第766章:沈府暗流,再起波澜
书名:摄政王的掌心娇 作者:龙允 本章字数:3264字 发布时间:2026-05-17

夜已深,京城戒严令下,坊市闭户,街巷寂然。唯相府高墙之内,灯火未熄,几处厢房窗纸透出昏黄光晕,映着巡夜更夫提灯而过的影子。府中气氛紧绷如弦,连廊下铜铃轻响都似带着警意。


沈清鸢坐在书房案前,指尖压着一卷府务册子,眉心微蹙。她刚核完三日粮米出入账,发现厨房耗炭量比往常多出近三成,而灶上并无加菜添膳的记录。她放下笔,抬眼看向立于门侧的侍女:“云袖方才说,西角门有婆子欲借送药出府?”


那侍女低首回话:“是。守门的小厮见她们提的药罐无封条,又非医婆亲制,便拦了下来。其中一人神色慌乱,说是柳夫人吩咐送去外头煎补汤的,可另一人却支吾不出去向。”


沈清鸢指尖在案上轻轻一点,目光落回册页。补汤?柳氏这几日并未请脉,也未报不适,怎会突然要往外送药?况且这等事,自有府中药房经手,何须私派粗使婆子?


她不动声色,只道:“你去传话给四大管事,半个时辰后议事厅集合,就说战时非常,需重定巡防轮值。”


侍女领命退下。沈清鸢起身,披上薄氅,亲自走向库房调档。她不需要证据确凿才动手,只需察觉风向偏斜,便知风雨将至。前世她因犹豫迟疑,错信继母慈颜,终致家破人亡;今生她早已明白,宅院之争,不在哭诉对错,而在先机夺势。


库房掌钥的老仆见她亲临,不敢怠慢,连忙取出近三日进出登记簿。沈清鸢一页页翻过,目光停在一名厨娘的名字上——周氏。此人原是柳氏外亲家旧仆,入府不过半年,平日只负责小灶杂炊,不涉主院膳食。但记录显示,她这几日每日申时必提食盒入柳氏院中,且每次停留逾半个时辰,远超寻常送饭所需。
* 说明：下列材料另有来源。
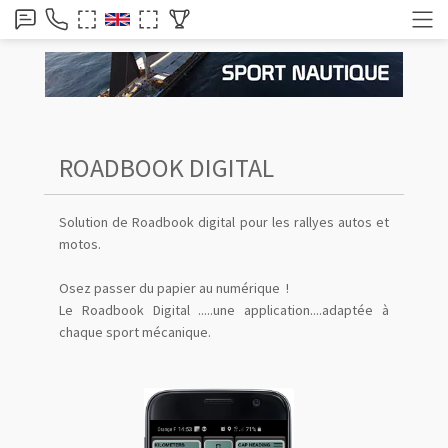
ROADBOOK DIGITAL
Solution de Roadbook digital pour les rallyes autos et
motos.
Osez passer du papier au numérique !
Le Roadbook Digital .....une application....adaptée à
chaque sport mécanique.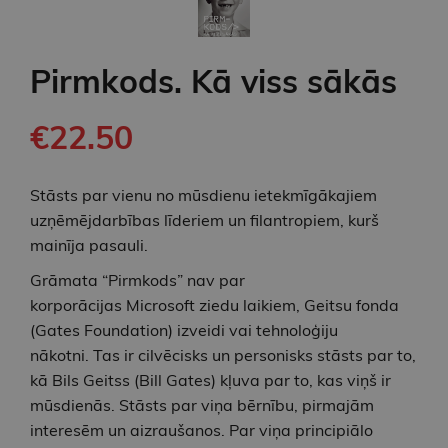
Pirmkods. Kā viss sākās
€22.50
Stāsts par vienu no mūsdienu ietekmīgākajiem
uzņēmējdarbības līderiem un filantropiem, kurš
mainīja pasauli.
Grāmata “Pirmkods” nav par
korporācijas Microsoft ziedu laikiem, Geitsu fonda
(Gates Foundation) izveidi vai tehnoloģiju
nākotni. Tas ir cilvēcisks un personisks stāsts par to,
kā Bils Geitss (Bill Gates) kļuva par to, kas viņš ir
mūsdienās. Stāsts par viņa bērnību, pirmajām
interesēm un aizraušanos. Par viņa principiālo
更蹊跷的是,其所送饭菜从未呈至沈嵩或沈老夫人案前,亦无留样归档。这意味着,那些食物,根本不在府中正式供膳体系之内。


沈清鸢合上簿册,声音平静:“把周氏这几日所用食材清单给我。”


不多时,一张细单递来。她扫过一眼,瞳孔微缩。单上有硝盐半斤、干艾草三两、硫粉少许——皆非食用之物,却与近日查出的易燃物成分高度相似。尤其那硫粉,本应由工部专控,民间不得私藏,竟堂而皇之出现在相府厨房采买名录中,还打着“祛湿香料”的名目。


她缓缓将纸折起,放入袖中。


风起了。不是边关沙场上的狂飙怒啸,而是内宅檐角下无声游走的阴流。有人想借兵变之乱,点燃这座府邸,里应外合,毁她根基。


她不惊,也不怒。只是转身回书房,取了印信腰牌,召来两名亲信护院:“去请四位管事,不必等半个时辰,现在就到议事厅。”


议事厅内烛火通明。四大管事陆续到场,见沈清鸢端坐主位,神情肃然,皆知必有大事。她未多言,开门见山:“今夜起,全府闭门锁户,除巡夜更夫、值宿婢仆外,任何人不得擅自走动。前门由张管事亲自督守,角门设双岗,出入须持我亲发令牌。若有违令者,以通敌论处,当场拿下,明日再报父亲定夺。”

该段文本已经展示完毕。